My issue I do not found yet a library that express my need and make simple changes that could be displayed as redlining.

Simple json example from a document tree

const initial = [
  {
    "type": "p",
    "children": [
      {
        "text": "Lorem ipsum dolor sit amet, consectetur adipiscing elit. Proin "
      },
      {
        "text": "efficitur",
        "bold": true
      },
      {
        "text": " sit amet sem a feugiat. Sed finibus eleifend elit a ultrices. Curabitur ac massa at mauris mollis varius."
      }
    ]
  }
]

const final = [
  {
    "type": "p",
    "children": [
      {
        "text": "Lorem ipsum dolor sit "
      },
      {
        "text": "amet",
        "bold": true
      },
      {
        "text": ", consectetur Hello World adipiscing elit. Proin "
      },
      {
        "text": "efficitur",
        "bold": true
      },
      {
        "text": " sit amet sem. Sed finibus "
      },
      {
        "text": "eleifend",
        "underline": true
      },
      {
        "text": " elit a ultrices. Curabitur ac massa at mauris mollis varius."
      }
    ]
  }
]

// Resulting deltas
const deltas = [
  { "op": "split", "path": [0, 0], "position": 26 },
  { "op": "split", "path": [0, 0], "position": 22 },
  { "op": "addProps", "path": [0, 1], "key": "bold", "value": true }
  ...
]

XML transposed of the json version

# initial
<document><node type="p"><text>Lorem ipsum dolor sit amet, consectetur adipiscing elit. Proin </text><text bold="true">efficitur</text><text> sit amet sem a feugiat. Sed finibus eleifend elit a ultrices. Curabitur ac massa at mauris mollis varius.</text></node></document>

# final
<document><node type="p"><text>Lorem ipsum dolor sit </text><text bold="true">amet</text><text>, consectetur Hello World adipiscing elit.

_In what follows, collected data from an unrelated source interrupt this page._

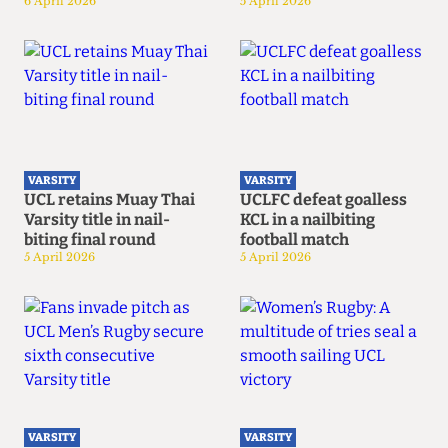
6 April 2026
5 April 2026
VARSITY
VARSITY
UCL retains Muay Thai
UCLFC defeat goalless
Varsity title in nail-
KCL in a nailbiting
biting final round
football match
5 April 2026
5 April 2026
VARSITY
VARSITY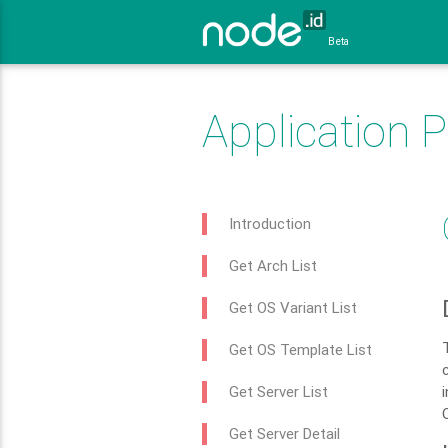
Beta
Application 
Introduction
Get Arch List
Get OS Variant List
Get OS Template List
Get Server List
Get Server Detail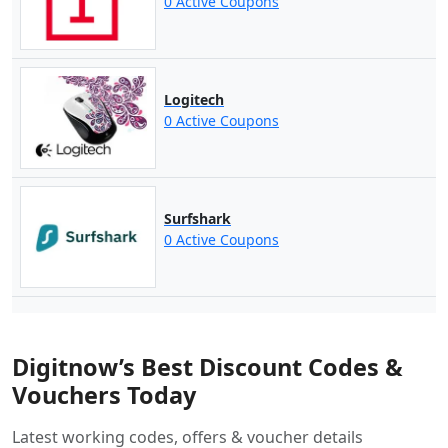
0 Active Coupons
Logitech
0 Active Coupons
Surfshark
0 Active Coupons
Digitnow’s Best Discount Codes &
Vouchers Today
Latest working codes, offers & voucher details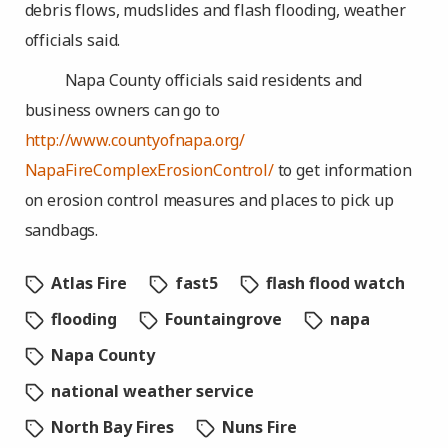
debris flows, mudslides and flash flooding, weather
officials said.
Napa County officials said residents and
business owners can go to
http://www.countyofnapa.org/
NapaFireComplexErosionControl/
to get information
on erosion control measures and places to pick up
sandbags.
Atlas Fire
fast5
flash flood watch
flooding
Fountaingrove
napa
Napa County
national weather service
North Bay Fires
Nuns Fire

Proin </text><text bold="true">efficitur</text><text> sit amet sem. Sed finibus </text><text underline="true">eleifend</text><text> elit a ultrices. Curabitur ac massa at mauris mollis varius.</text></node></document>

Results when using XyDiff is replace everything (very old library)

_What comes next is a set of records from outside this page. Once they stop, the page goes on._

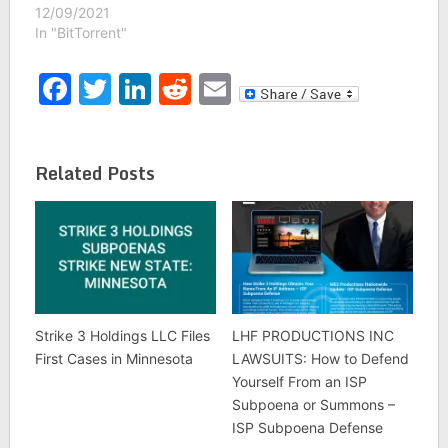
12/09/2021
In "BitTorrent"
Facebook
Twitter
LinkedIn
Reddit
Email
Related Posts
Strike 3 Holdings LLC Files
LHF PRODUCTIONS INC
First Cases in Minnesota
LAWSUITS: How to Defend
Yourself From an ISP
Subpoena or Summons –
ISP Subpoena Defense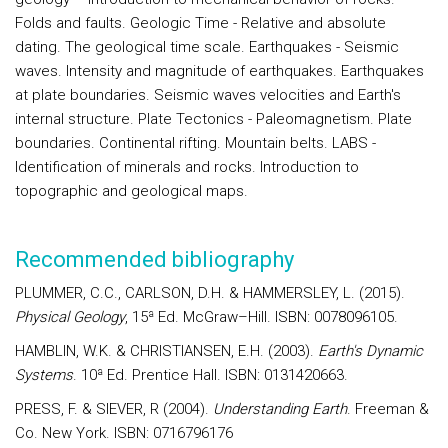
Folds and faults.
Geologic Time
- Relative and absolute
dating. The geological time scale.
Earthquakes -
Seismic
waves. Intensity and magnitude of earthquakes. Earthquakes
at plate boundaries. Seismic waves velocities and Earth's
internal structure.
Plate Tectonics -
Paleomagnetism. Plate
boundaries. Continental rifting. Mountain belts.
LABS -
Identification of minerals and rocks. Introduction to
topographic and geological maps.
Recommended bibliography
PLUMMER, C.C., CARLSON, D.H. & HAMMERSLEY, L. (2015).
Physical Geology
, 15ª Ed. McGraw–Hill. ISBN: 0078096105.
HAMBLIN, W.K. & CHRISTIANSEN, E.H. (2003).
Earth's Dynamic
Systems
. 10ª Ed. Prentice Hall. ISBN: 0131420663.
PRESS, F. & SIEVER, R (2004).
Understanding Earth
. Freeman &
Co. New York. ISBN: 0716796176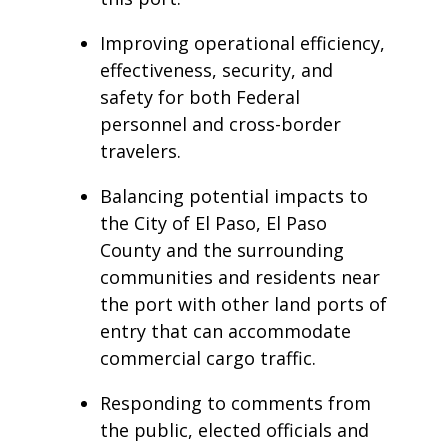
Improving operational efficiency,
effectiveness, security, and
safety for both Federal
personnel and cross-border
travelers.
Balancing potential impacts to
the City of El Paso, El Paso
County and the surrounding
communities and residents near
the port with other land ports of
entry that can accommodate
commercial cargo traffic.
Responding to comments from
the public, elected officials and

<?xml version="1.0" encoding="UTF-8" standalone="no" ?>
<xy:unit_delta xmlns:xy="urn:schemas-xydiff:xydelta">
  <xy:t fromXidMap="(9-14;3-4;15-20;7-8|21)">
    <xy:d par="7" pos="3" xm="(5-6)">
      <text> sit amet sem a feugiat. Sed finibus eleifend elit a ultrices. Curabitur ac massa at mauris mollis varius.</text>
    </xy:d>
    <xy:d par="7" pos="1" xm="(1-2)">
      <text>Lorem ipsum dolor sit amet, consectetur adipiscing elit. Proin </text>
    </xy:d>
    <xy:i par="7" pos="1" xm="(9-10)">
      <text>Lorem ipsum dolor sit </text>
    </xy:i>
    <xy:i par="7" pos="2" xm="(11-12)">
      <text bold="true">amet</text>
    </xy:i>
    <xy:i par="7" pos="3" xm="(13-14)">
      <text>, consectetur Hello World adipiscing elit. Proin </text>
    </xy:i>
    <xy:i par="7" pos="5" xm="(15-16)">
      <text> sit amet sem. Sed finibus </text>
    </xy:i>
    <xy:i par="7" pos="6" xm="(17-18)">
      <text underline="true">eleifend</text>
    </xy:i>
    <xy:i par="7" pos="7" xm="(19-20)">
      <text> elit a ultrices. Curabitur ac massa at mauris mollis varius.</text>
    </xy:i>
  </xy:t>
</xy:unit_delta>

Results when using graphtage (both json & xml version is looping infinitely):

...
WARNING:graphtage.bounds:The most recent call to <function FixedLengthSequenceEdit.tighten_bounds at 0x7f5756c38790> on <graphtage.sequences.FixedLengthSequenceEdit object at 0x7f5730e519d0> returned bounds [191, 191] when the previous bounds were [212, 457]
WARNING:graphtage.bounds:The most recent call to <function FixedLengthSequenceEdit.tighten_bounds at 0x7f5756c38790> on <graphtage.sequences.FixedLengthSequenceEdit object at 0x7f5730e519d0> returned bounds [191, 191] when the previous bounds were [212, 457]
Diffing:  31%|███████████████████████████████████████████████████▊                                                                                                                  | 111/356 [00:02<00:04, 156.74it/s]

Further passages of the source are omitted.